In most versions, Cholent contains meat, potatoes and different kinds of grains and legumes. Iraqi Jews were different. Iraqi cuisine is based on rice, so in this version of Cholent, it was chicken stuffed with rice and meat, seasoned with Baharat, the Iraqi spice mixture that gives this cuisine its magical touch. It is then cooked overnight in a light tomato soup. The result is mellow with deep comforting flavors. The kind of dishes you just make you want to unbotton your pants and sleep until the Shabbat is over.
In the vegan version, I used three ingredients to replace the meat in the rice – dry smoked tofu of good quality, shiitake and oyster mushroom, and sun-dried tomatoes. The mixture of the three can come quite close to meaty flavors, while each is contributing a part of it. As for the chicken – I use two solutions. One was layers of very big onions that were boiled, separated and then rolled with stuffing. The second, quite embarrassing, vegan chicken made out of seitan and moulded into a form of half a chicken. You can chose either, or replace the artificial chicken with just two layers of plain seitan.
1 kg basmati or jasmin rice
3 medium onions
2 cups of chopped mushrooms (shiitake, oyster, porchini)
150g dry smoked tofu of good quality
1/2 cup sun-dried tomatoes marinated in oil
1/4 cup vegetable oil (best would be the one the tomatoes marinated in)
1 tablespoon tomato concentrate
2 tablespoons Iraqi Baharat (if you don’t find it, mix equal amounts of allspice, cinnamon, cardamon and nutmeg with 1/2 the amount of cloves)
1 tablespoon black pepper
salt to taste
2-3 liters of water
1 cup tomato concentrate
Salt, pepper, Baharat
1 large potato, thinly sliced
2-3 extremely large onions
4 artificial half chickens (or large seitan slices)
Start with the stuffing – finely chop the onions, mushrooms, tomatoes and tofu. Saute the onions in the oil. Once slightly golden, add the mushrooms and tofu. After a minute, add the pepper and Baharat. The kitchen would then start to smell like it would in the next two days. Wash the rice, sieve it, transfer to a bowl, add the tomatoes and the contents of the pan. Season with salt and mix well.

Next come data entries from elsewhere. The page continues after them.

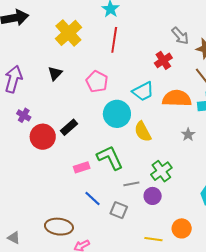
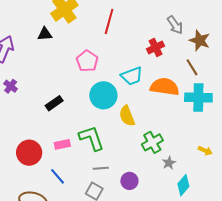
black triangle: (55, 73) -> (45, 34), moved, turned 35
gray star: (188, 135) -> (169, 163), moved
red circle: (43, 137) -> (29, 153), moved
green cross: (161, 171) -> (152, 142), moved
gray line: (131, 184) -> (101, 168), moved
blue line: (93, 198) -> (58, 176), moved

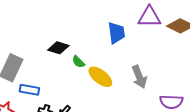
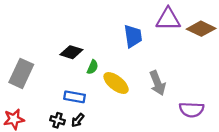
green semicircle: (78, 62) -> (93, 67), turned -112
blue rectangle: (29, 90) -> (74, 97), moved

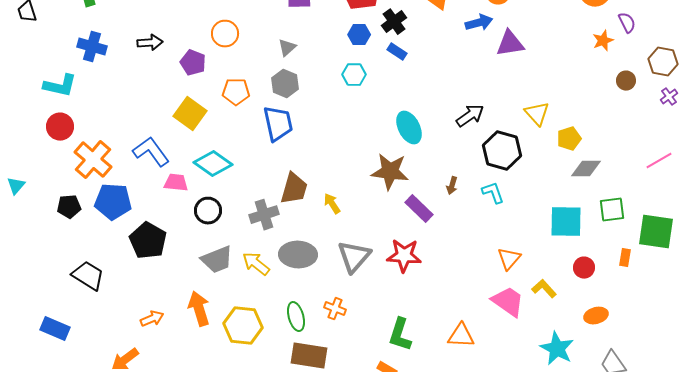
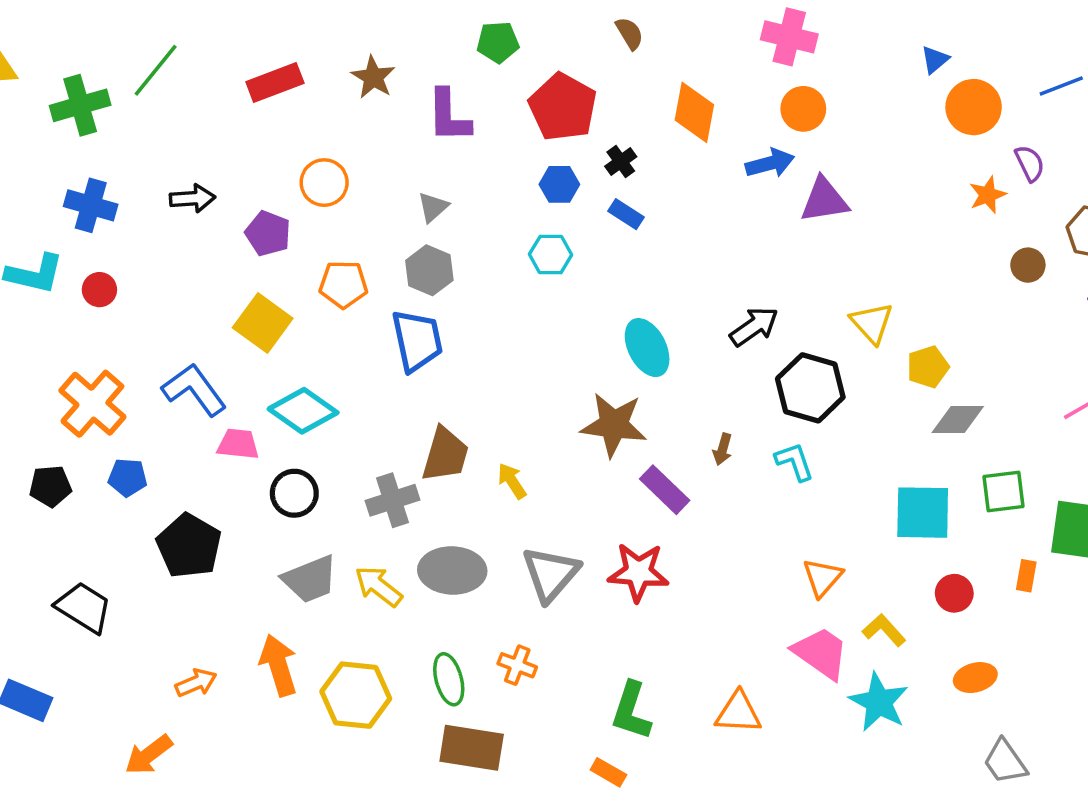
black cross: (394, 22) -> (621, 161), size x0.7
red circle: (60, 127) -> (99, 290), moved, size x0.7
blue pentagon: (113, 202) -> (128, 477), size x0.6
cyan star: (557, 349) -> (879, 702), moved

Stuffing: Start with making the onions. Peel them, carve them with a knife lengthwise until the middle, and boil in water for 5 minutes. Then, let them cook and carefully separate the layers. In each onion “leaf”, place some stuffing and roll tight. Repeat until you finish the onions. Take the “chicken” or seitan slices, place stoffing in the middle, and tie with a string. You should have some extra stuffing left, it’s part of the process.
Start with the assembly. Take a heavy, wide pot that you can put in the oven. Oil the bottom of the pot, place the potato slices. They would prevent the rice and other ingredients from burning. Place one layer of onion rolls, throw some of the remains of stuffing around it. Place the “chickens” or seitan rolls in the middle, and the rest of the onions around them. Cover with the rest of the stuffing.
In another pot, boil the water and mix with the rest of the sauce ingredients. Then, pour it to cover the other ingredients, bring to boil on the stove and transfer, covered, to an oven heated to 100-110 degrees. Bake like that from evening until lunchtime of the day after. Check once in a while if there are enough liquids.
Invite everyone to the table, gently remove the soft parts one by one and make sure everyone gets a bit of everything – of the “chicken”, one or two onion rolls, and a spoonful or two of the free stuffing that drank all the juices all night long. Have some pickled chilies, spring onions, and chopped tomatoes topped with amba next to it, and eat.